Making hotel insurance simple, and saving you money in the process.

You may be aware of this recent judgment, maybe not. Either way, you definitely should be, because it has ramifications for every hotelier (and any other business owner) across the country. Even though Florida is often quite idiosyncratic in its lawmaking, this recent change has big legs, and there’s no doubt that some iteration of it will roll out nationwide.

First – credit where credit is due – I’d like to point out an article on the matter so you can educate yourself on what has transpired. Read it here: http://www.claimsjournal.com/news/southeast/2016/06/09/271475.htm

The short story is that benefits to injured workers will be compensable going back in time for as long as five years. Seeing as how this was mandated by the Florida Supreme Court, your own state will likely react sometime soon. As a hospitality employer, you won’t appreciate the end result. Claims that you had closed with your insurance carrier can now be reopened, leaving you vulnerable. Yes, these will be absorbed by the prior insurance company, but they will eventually cost you more money!

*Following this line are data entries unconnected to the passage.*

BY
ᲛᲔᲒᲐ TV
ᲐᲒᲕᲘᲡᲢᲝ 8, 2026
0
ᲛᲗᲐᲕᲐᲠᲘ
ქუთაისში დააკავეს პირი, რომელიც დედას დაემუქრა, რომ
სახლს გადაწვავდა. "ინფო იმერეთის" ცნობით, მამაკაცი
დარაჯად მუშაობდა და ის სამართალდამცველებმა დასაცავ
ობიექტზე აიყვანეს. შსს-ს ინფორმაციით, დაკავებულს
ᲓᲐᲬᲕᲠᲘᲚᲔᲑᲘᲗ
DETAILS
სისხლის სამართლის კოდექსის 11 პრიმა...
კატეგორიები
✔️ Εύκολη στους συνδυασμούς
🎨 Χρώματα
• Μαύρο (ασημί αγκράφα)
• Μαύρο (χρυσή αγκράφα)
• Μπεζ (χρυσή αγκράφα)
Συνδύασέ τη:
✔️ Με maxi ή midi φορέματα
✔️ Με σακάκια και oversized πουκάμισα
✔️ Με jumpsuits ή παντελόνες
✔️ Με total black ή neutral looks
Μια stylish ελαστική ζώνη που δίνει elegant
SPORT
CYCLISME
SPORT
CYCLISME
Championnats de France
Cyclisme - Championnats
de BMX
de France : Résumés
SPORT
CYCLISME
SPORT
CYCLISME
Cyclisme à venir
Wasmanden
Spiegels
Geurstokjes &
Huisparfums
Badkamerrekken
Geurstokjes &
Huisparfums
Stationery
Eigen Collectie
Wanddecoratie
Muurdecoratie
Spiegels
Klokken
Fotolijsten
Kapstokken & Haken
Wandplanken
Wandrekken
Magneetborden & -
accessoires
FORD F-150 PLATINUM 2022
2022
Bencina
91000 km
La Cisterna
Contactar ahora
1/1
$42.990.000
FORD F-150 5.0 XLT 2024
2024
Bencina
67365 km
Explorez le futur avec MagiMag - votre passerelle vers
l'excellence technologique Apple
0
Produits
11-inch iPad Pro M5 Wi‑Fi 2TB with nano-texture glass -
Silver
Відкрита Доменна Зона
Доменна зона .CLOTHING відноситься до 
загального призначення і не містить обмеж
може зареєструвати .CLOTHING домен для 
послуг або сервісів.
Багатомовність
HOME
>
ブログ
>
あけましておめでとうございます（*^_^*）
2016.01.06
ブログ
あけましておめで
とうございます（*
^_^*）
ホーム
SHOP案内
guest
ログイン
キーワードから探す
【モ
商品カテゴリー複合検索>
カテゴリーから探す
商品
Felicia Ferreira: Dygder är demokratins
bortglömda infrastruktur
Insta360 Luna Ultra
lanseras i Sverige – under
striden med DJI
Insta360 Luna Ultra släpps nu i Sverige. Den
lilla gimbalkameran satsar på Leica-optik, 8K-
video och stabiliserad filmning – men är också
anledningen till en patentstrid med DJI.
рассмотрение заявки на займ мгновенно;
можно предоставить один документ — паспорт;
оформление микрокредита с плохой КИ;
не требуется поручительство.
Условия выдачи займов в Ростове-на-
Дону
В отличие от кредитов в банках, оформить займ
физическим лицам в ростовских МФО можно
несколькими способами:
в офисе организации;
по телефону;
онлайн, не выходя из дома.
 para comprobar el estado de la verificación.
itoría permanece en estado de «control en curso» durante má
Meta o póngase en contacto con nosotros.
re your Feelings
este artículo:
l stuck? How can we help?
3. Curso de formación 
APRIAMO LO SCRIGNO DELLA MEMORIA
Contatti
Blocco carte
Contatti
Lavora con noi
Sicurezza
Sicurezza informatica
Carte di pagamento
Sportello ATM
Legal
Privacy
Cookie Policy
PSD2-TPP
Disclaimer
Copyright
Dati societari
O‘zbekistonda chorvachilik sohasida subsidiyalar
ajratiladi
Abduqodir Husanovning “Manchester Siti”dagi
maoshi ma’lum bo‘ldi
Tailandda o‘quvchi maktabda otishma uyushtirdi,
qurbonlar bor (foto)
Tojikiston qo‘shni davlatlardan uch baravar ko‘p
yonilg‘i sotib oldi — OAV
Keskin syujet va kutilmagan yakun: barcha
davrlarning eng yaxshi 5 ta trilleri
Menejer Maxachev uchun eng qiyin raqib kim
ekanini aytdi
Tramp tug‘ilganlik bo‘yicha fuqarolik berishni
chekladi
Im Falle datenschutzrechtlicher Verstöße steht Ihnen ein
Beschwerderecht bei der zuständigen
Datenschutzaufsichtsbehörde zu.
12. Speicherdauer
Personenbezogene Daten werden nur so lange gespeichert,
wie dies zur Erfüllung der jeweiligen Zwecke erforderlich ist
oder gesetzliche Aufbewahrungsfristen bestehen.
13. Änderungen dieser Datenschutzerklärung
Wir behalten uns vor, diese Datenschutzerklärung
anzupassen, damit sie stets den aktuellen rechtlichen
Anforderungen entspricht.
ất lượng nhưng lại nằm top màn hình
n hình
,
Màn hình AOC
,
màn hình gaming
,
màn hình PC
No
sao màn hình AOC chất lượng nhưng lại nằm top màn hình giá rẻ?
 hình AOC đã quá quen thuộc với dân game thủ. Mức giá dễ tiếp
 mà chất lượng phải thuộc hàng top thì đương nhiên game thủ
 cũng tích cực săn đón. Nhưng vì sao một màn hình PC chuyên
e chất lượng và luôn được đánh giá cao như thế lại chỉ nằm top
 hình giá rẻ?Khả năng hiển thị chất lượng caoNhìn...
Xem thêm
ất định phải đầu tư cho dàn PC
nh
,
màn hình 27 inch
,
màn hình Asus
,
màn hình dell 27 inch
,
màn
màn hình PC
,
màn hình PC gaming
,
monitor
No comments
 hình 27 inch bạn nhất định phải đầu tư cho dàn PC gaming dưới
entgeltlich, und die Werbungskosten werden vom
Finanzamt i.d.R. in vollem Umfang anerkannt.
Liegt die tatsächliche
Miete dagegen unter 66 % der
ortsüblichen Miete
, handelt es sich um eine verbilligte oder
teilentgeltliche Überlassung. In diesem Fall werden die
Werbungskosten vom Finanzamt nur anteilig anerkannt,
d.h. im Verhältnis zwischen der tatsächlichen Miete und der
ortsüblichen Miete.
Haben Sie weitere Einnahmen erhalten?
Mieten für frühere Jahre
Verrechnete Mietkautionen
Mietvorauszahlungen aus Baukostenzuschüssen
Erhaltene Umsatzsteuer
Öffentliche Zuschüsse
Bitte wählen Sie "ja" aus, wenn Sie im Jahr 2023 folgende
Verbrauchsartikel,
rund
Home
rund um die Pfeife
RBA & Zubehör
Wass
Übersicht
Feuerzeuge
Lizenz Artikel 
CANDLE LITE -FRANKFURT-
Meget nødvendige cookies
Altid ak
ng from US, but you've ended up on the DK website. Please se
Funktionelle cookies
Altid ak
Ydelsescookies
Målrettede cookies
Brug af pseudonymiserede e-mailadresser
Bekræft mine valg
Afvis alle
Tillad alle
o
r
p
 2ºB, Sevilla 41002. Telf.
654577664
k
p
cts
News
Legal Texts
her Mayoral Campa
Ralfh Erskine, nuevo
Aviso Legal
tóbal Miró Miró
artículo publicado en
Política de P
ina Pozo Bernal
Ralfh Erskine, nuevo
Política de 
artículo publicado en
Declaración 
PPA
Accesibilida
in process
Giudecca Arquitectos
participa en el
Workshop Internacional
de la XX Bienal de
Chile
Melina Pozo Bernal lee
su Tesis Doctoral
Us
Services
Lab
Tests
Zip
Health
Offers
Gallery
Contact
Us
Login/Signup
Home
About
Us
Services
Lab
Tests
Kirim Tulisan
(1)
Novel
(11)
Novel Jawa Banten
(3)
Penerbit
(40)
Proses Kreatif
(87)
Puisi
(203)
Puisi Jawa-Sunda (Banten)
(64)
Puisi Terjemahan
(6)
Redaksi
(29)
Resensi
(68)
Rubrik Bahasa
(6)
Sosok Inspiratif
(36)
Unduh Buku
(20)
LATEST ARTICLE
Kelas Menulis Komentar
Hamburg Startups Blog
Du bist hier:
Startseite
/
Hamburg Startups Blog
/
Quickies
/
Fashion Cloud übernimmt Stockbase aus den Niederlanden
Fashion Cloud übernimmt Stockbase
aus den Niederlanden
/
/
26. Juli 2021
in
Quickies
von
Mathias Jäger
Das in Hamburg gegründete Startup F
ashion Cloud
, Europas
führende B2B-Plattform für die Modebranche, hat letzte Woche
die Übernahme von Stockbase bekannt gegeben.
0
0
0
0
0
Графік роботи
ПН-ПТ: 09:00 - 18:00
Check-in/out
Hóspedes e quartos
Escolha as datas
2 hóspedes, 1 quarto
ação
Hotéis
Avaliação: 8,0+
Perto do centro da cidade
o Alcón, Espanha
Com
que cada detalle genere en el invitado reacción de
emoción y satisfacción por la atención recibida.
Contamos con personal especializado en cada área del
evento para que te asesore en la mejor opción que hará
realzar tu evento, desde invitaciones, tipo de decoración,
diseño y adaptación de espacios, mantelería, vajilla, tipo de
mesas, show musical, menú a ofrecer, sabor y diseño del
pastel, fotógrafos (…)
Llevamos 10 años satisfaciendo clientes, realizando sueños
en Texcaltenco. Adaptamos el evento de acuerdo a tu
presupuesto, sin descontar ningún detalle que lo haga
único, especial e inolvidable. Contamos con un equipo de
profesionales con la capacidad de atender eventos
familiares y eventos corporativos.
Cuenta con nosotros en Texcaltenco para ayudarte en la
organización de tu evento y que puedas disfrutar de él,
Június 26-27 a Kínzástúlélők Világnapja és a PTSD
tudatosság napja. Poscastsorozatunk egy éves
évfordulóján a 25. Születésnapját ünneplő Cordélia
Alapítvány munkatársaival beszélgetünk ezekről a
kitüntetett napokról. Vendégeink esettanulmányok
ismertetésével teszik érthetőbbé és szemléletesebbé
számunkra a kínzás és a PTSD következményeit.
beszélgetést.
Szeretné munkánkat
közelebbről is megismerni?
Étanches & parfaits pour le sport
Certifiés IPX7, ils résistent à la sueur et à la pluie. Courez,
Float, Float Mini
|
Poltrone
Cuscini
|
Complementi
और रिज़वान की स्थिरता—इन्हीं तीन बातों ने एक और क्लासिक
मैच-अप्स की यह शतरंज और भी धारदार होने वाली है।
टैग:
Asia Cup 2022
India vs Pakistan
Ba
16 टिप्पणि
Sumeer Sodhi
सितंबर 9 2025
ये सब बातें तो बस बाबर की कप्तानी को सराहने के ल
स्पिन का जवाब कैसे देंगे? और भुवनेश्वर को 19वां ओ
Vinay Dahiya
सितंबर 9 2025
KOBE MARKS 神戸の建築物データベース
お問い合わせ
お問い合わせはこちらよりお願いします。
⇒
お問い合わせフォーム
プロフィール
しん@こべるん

If you have a claim for an injured worker from three years ago that was settled, the employee was paid for lost time and you thought it was done and over. But now they can re-open the claim and ask for more back wages.

How does that work? Claims paid under workers’ compensation trail with you over time. In the insurance industry, we call this an experience modifier – it is a multiplier placed on your overall premium due. Under 1.00 is good, 1.00 is average and above 1.00 is not good. The formula is complex but your insurance advisor should be promulgating this factor every year to make sure it is accurate.

As a senior manager, you should know what your experience modifier is – yes, if asked, you should be able to say, “We have a 0.82 or a 1.71.” Whatever it is, you should know it and be able to explain it!

If your premium is, for instance, $100 based on payroll by class code, eventually this number is multiplied by the experience modifier. If you are under 1.00, you pay less; if you are over, you pay more. But with this new law, we now have to go back and retroactively adjust our numbers based on what we think will be paid out. If you operate within the Sunshine State, I can conclusively say that your premium is going to increase.

The entities that do this promulgation (NCCI and other state rating entities) calculate the final number from data received by the insurance companies without questioning the accuracy. It happens six months prior to the new policy being issued and it goes back many years. So if a claim that was closed is now reopened with more expected to be paid, the calculation changes the total incurred in the equation.

As an example, if a worker was paid $10,000 to handle medical expenses, that is a done deal. The indemnity portion is the future payments of lost wages to the employee injured on the job site. This number is very hard to quantify, though. Does the employee want to return to work or stay home? Will they do a lesser job to maintain the dignity of working while injured? Do you offer a return to work policy? Do you have a safety program or a drug-free workplace that the injured employee possibly violated? The motivation of the employer and the employee to get back to work is mixed with the severity of the injury.

To conclude, every case is different, and so are the statutes for each state. While you are likely too busy to peruse every insurance-related headline that flies through your daily newsfeed, just know that what has just happened in Florida will likely be adopted by other states. As hotels are sizeable labor employers, I wouldn’t say this is cause for alarm, but definitely something to have a conversation with your insurance agent at some point soon to assess how well you are covered.

(Article by Tom Cleary, published in Hotel Interactive on August 23, 2016)


About the Authors 

tom_cleary

Tom Cleary is an Equity Partner with the Sihle Insurance Group in Clearwater Florida and a member of Cayuga Hospitality Consultants. Based in Florida for his entire career, Tom has expertise in commercial insurance with a focus on hospitality and real estate as well as flood and wind exposures. Products offered include property, liability, automobile, crime, umbrella and workers’ compensation throughout the United States and the Caribbean. Tom also serves as a regional director for The Cornell Society, has been a board member and longtime member of the Florida Restaurant and Lodging Association, and serves in an advisory capacity to the Resort Hotel Association.

 

The Four-Pillar Imperative of Hotel Positioning

Do you really understand how to position your hotel and then profit from that positioning? We show you how in a few smart steps.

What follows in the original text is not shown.